------ Input ------

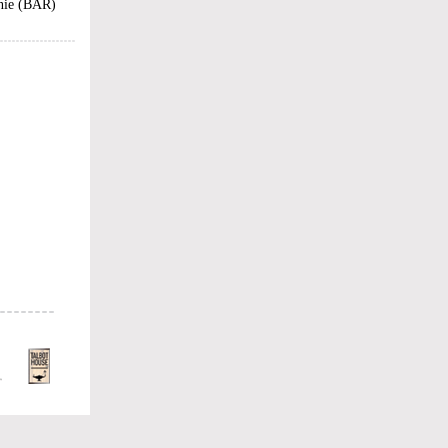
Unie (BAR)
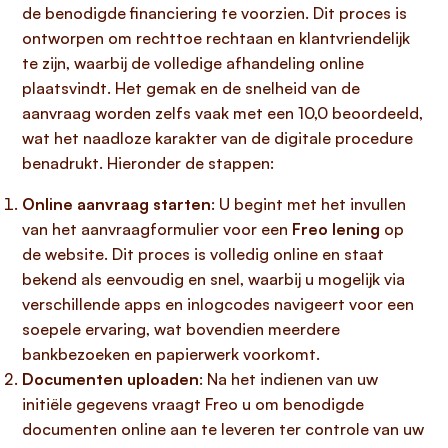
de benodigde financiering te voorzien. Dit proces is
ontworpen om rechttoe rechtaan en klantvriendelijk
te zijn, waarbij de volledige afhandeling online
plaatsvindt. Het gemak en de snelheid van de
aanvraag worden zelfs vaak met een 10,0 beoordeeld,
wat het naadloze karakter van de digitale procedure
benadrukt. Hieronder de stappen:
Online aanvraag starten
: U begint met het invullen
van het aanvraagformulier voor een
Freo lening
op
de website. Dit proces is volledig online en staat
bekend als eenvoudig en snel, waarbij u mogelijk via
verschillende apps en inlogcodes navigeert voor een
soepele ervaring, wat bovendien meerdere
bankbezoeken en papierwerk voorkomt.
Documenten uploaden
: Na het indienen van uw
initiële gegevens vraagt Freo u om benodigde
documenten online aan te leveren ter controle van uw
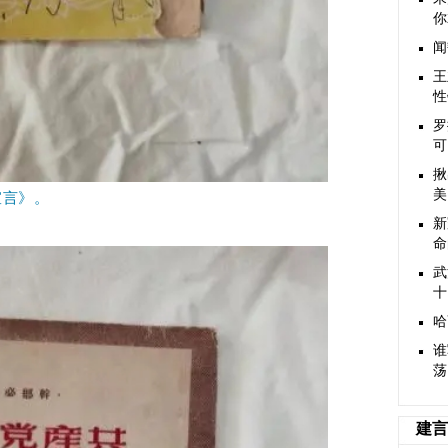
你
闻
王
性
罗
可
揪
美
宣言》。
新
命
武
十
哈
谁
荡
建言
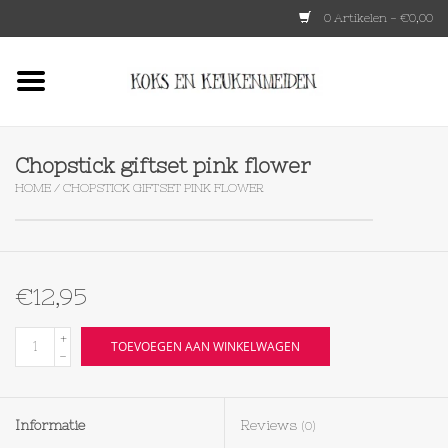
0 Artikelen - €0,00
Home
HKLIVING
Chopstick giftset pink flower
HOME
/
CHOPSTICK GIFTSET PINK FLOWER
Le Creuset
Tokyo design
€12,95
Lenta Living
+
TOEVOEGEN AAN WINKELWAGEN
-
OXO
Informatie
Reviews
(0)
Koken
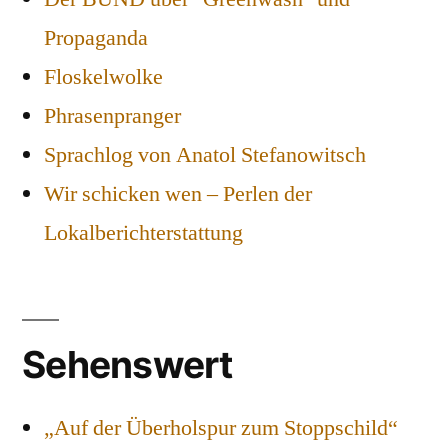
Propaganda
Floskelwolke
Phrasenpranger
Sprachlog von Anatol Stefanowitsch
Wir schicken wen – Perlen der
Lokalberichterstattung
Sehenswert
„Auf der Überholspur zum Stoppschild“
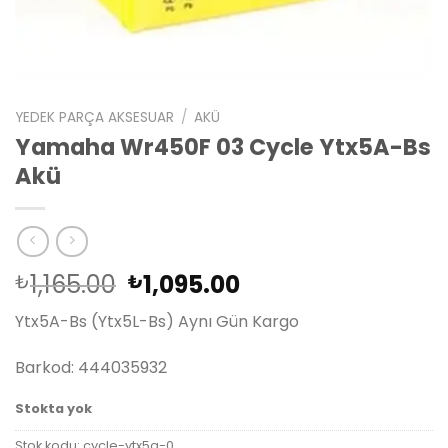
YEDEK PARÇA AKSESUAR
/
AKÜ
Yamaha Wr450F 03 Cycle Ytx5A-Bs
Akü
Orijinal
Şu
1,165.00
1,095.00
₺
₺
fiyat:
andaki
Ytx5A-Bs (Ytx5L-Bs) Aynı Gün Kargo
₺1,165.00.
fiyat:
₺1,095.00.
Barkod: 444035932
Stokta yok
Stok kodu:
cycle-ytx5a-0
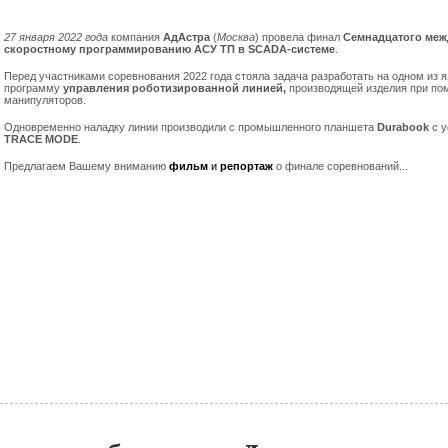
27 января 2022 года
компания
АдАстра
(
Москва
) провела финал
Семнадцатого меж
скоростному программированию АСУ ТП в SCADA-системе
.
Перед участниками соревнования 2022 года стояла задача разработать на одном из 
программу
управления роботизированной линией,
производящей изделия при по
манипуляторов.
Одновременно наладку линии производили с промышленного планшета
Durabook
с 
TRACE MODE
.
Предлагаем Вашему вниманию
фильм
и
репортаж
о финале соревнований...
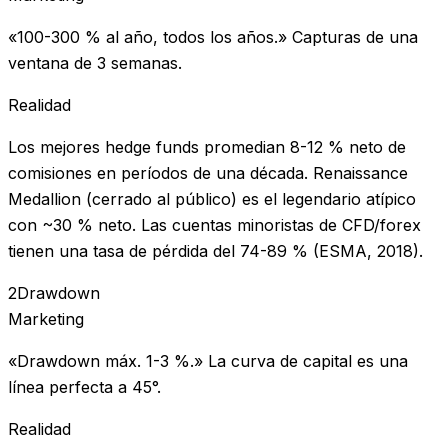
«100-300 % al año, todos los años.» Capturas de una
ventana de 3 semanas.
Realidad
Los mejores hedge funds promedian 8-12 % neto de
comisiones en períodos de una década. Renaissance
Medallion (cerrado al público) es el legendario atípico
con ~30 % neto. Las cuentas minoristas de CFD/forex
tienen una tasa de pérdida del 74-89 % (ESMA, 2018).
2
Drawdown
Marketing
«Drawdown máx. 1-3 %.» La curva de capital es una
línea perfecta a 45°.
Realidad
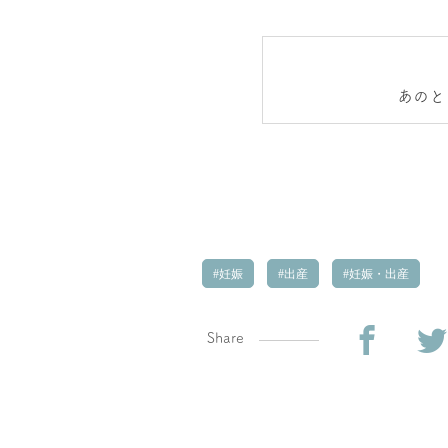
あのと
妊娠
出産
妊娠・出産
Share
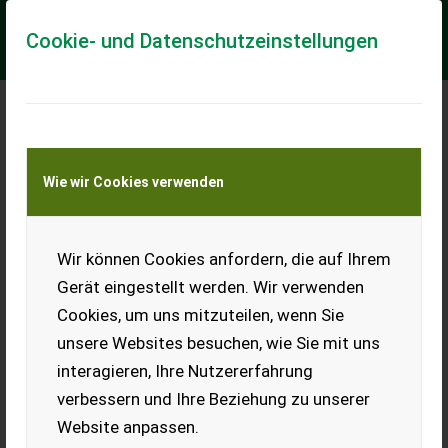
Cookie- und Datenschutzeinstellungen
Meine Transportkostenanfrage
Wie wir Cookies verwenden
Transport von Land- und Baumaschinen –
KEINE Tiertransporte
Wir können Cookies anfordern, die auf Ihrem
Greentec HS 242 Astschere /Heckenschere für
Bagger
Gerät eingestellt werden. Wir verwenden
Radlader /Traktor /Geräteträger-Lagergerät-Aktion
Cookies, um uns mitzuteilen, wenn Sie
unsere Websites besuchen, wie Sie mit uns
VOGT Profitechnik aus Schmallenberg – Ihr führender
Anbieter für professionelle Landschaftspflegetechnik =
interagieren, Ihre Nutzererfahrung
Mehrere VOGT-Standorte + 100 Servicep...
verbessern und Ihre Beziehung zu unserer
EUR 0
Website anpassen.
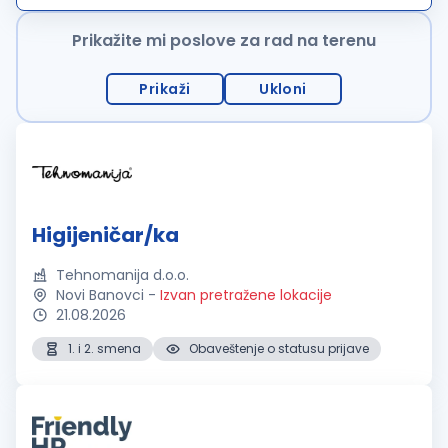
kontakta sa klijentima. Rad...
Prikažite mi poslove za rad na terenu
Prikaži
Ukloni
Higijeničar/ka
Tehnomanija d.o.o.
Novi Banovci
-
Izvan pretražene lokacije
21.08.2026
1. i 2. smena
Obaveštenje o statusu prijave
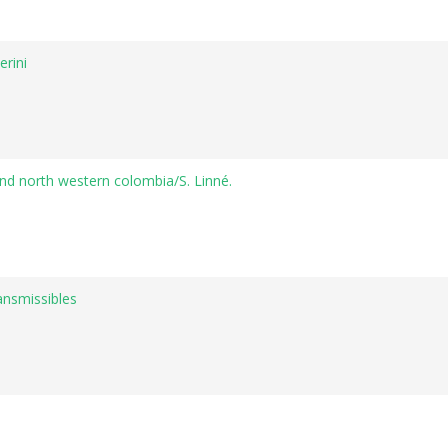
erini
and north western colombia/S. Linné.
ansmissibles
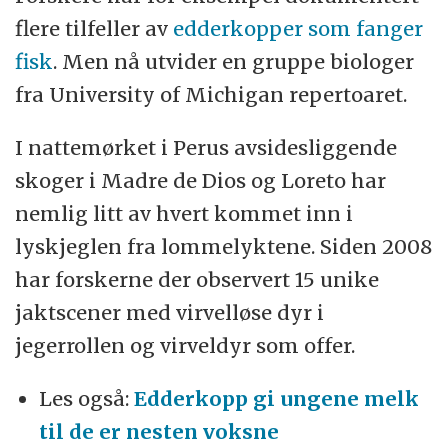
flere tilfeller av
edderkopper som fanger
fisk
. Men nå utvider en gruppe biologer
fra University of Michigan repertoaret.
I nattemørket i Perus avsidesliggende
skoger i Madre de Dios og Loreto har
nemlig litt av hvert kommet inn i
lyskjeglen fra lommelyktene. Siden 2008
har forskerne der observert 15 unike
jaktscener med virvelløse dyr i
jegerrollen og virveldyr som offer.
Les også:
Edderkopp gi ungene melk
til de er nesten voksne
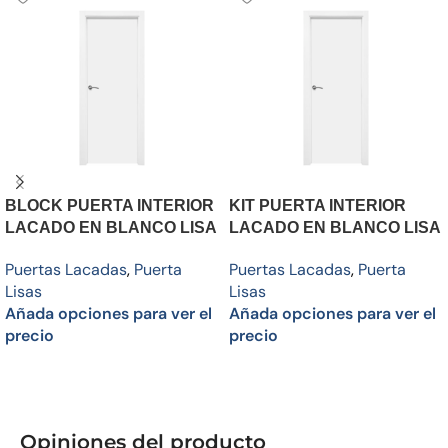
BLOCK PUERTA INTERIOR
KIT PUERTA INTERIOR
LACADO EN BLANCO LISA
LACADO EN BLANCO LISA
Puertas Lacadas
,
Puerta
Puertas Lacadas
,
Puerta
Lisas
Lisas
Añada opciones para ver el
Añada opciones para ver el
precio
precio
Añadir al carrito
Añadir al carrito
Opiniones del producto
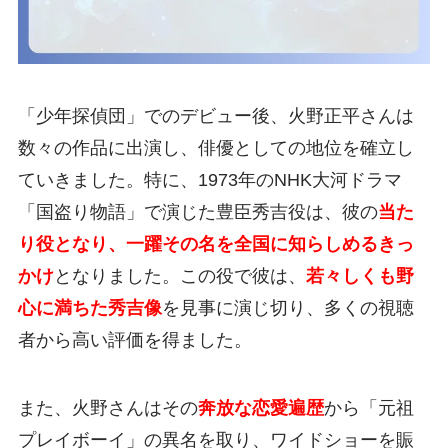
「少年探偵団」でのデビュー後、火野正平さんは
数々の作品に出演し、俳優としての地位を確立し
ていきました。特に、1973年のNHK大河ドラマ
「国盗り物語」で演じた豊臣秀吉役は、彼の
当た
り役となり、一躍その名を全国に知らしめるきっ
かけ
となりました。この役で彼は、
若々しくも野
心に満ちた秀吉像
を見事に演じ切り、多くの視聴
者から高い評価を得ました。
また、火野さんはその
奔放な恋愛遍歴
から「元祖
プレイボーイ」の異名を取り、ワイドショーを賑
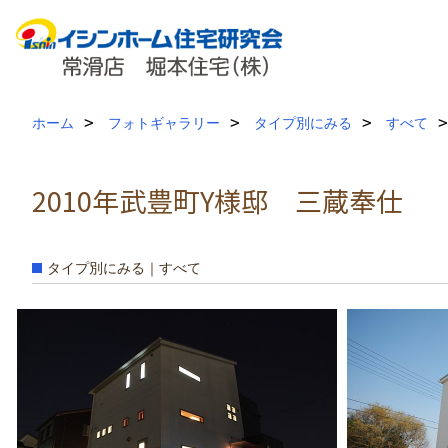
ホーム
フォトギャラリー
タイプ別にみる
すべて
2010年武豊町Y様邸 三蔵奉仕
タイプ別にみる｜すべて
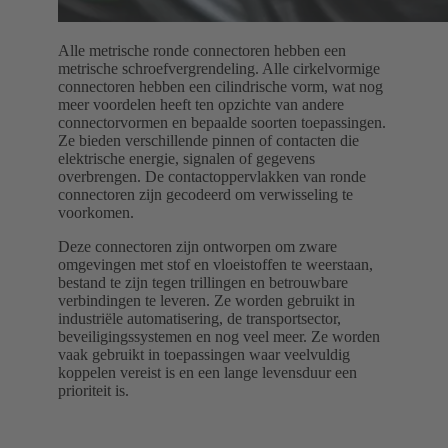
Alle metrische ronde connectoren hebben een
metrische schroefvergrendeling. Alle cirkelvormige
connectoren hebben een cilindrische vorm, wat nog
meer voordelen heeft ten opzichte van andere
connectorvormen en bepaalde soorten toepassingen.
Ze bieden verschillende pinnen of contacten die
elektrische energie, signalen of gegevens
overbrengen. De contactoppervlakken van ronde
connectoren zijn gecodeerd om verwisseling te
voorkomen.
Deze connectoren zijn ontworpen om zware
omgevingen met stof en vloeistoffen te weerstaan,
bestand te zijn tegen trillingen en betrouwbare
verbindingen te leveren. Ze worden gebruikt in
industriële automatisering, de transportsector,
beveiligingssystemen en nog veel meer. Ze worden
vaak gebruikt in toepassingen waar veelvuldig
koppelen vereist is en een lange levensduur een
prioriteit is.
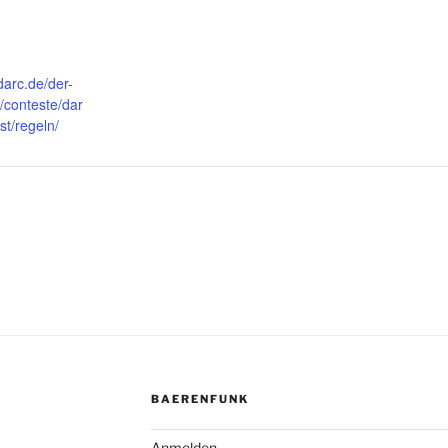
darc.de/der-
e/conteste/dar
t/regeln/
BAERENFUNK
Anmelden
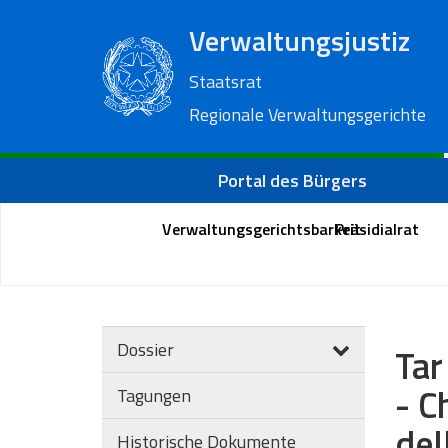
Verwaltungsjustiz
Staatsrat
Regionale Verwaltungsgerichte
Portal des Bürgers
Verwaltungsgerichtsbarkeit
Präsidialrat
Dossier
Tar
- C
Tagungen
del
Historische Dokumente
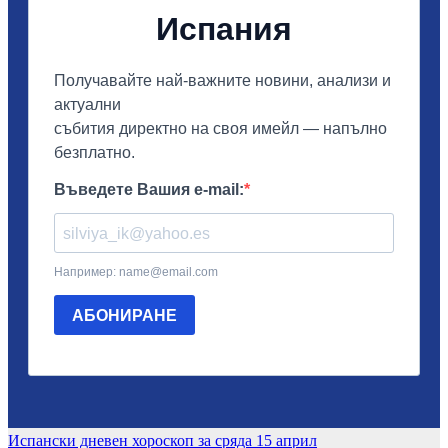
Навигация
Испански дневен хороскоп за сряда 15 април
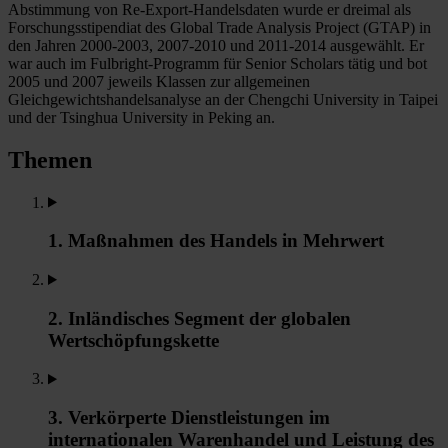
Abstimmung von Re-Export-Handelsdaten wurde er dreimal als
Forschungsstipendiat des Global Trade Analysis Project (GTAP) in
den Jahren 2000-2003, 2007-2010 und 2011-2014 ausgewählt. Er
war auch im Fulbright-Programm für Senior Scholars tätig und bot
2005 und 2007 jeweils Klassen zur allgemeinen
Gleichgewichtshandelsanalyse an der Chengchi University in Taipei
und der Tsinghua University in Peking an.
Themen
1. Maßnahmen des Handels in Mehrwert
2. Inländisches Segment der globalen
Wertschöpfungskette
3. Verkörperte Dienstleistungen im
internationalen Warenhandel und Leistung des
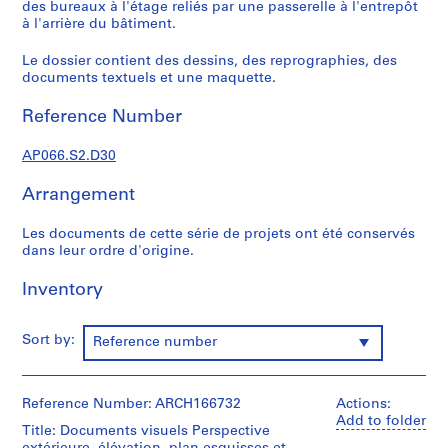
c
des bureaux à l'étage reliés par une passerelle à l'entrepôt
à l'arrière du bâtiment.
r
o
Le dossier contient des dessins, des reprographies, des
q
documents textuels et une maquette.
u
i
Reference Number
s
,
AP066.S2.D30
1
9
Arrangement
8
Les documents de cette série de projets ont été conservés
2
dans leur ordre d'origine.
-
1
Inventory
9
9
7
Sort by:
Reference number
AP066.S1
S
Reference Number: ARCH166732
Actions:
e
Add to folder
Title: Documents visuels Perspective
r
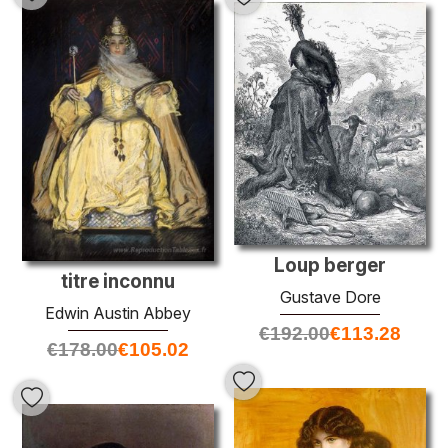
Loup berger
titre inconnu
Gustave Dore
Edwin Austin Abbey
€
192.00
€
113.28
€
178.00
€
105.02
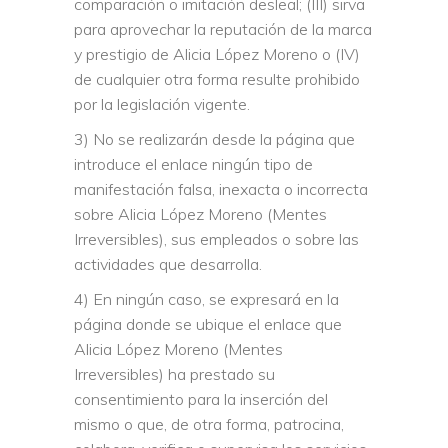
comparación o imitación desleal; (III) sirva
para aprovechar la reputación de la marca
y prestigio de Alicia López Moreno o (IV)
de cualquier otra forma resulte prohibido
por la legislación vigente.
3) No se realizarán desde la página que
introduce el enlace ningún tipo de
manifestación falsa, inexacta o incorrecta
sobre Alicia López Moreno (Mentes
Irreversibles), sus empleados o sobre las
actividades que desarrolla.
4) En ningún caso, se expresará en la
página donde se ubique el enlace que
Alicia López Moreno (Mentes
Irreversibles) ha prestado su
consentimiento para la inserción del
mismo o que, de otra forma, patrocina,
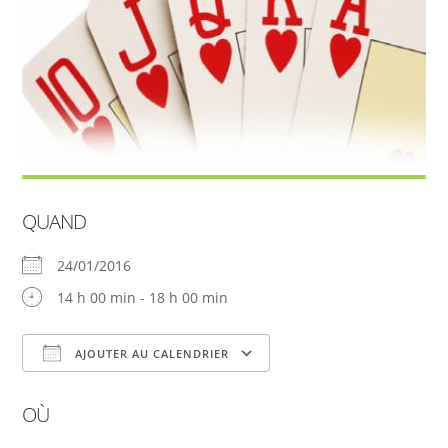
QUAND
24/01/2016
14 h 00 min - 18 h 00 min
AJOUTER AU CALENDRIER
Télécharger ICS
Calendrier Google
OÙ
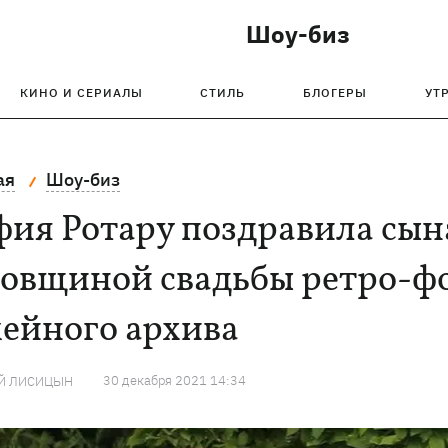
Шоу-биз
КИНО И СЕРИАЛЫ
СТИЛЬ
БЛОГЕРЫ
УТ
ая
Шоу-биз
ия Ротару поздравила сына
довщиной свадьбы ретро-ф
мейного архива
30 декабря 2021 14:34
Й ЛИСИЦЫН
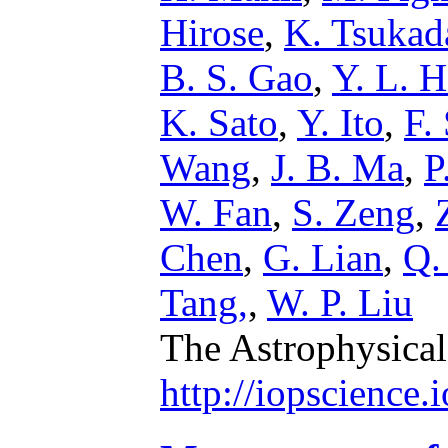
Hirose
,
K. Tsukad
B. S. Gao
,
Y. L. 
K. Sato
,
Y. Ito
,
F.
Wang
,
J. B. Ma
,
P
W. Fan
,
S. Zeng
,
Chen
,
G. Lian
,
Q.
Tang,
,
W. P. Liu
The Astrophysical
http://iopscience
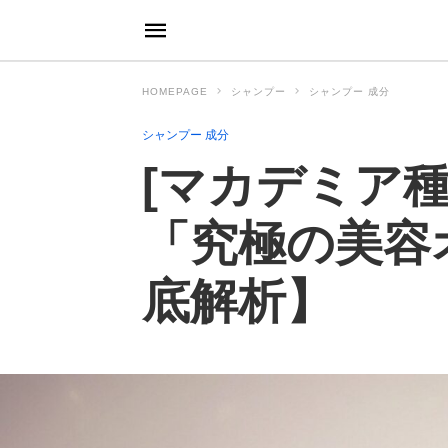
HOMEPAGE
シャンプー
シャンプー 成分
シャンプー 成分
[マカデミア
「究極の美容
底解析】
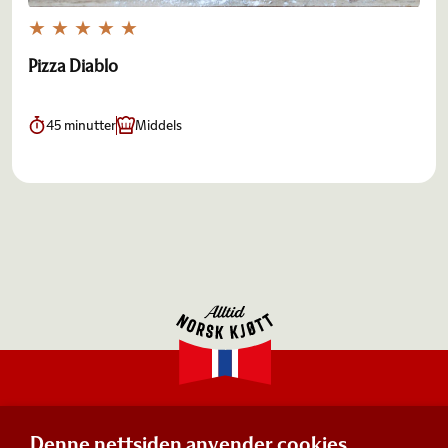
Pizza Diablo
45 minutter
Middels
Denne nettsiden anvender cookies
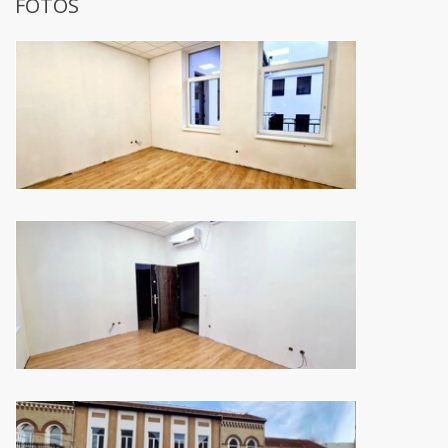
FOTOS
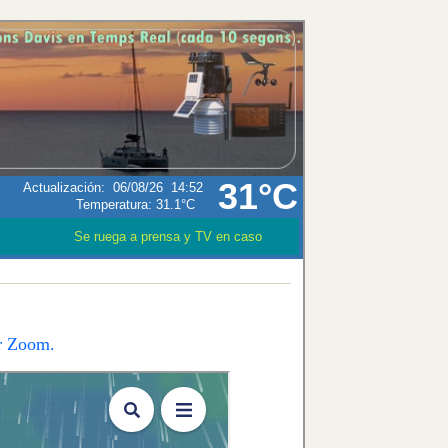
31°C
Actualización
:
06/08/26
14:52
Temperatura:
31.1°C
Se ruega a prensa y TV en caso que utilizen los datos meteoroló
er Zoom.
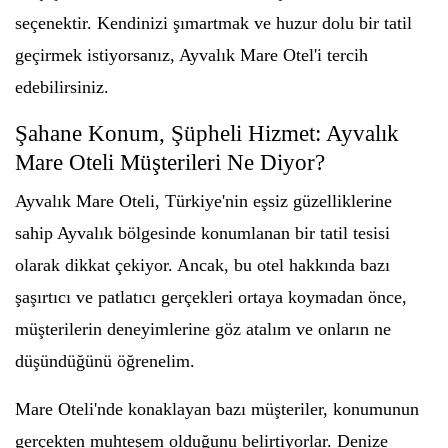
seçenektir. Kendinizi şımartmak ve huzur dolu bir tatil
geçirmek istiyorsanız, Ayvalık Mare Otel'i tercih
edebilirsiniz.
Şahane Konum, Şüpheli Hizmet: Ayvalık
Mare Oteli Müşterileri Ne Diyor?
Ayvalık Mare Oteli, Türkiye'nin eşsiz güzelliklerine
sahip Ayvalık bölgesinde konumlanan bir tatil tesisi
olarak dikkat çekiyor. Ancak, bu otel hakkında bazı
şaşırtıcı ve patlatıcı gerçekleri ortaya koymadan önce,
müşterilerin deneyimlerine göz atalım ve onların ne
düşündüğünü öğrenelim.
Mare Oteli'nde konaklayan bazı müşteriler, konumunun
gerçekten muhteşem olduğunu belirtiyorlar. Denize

------

The answer must consist of every line from the listing above that includes the word "proces".

de benodigde financiering te voorzien. Dit proces is
de website. Dit proces is volledig online en staat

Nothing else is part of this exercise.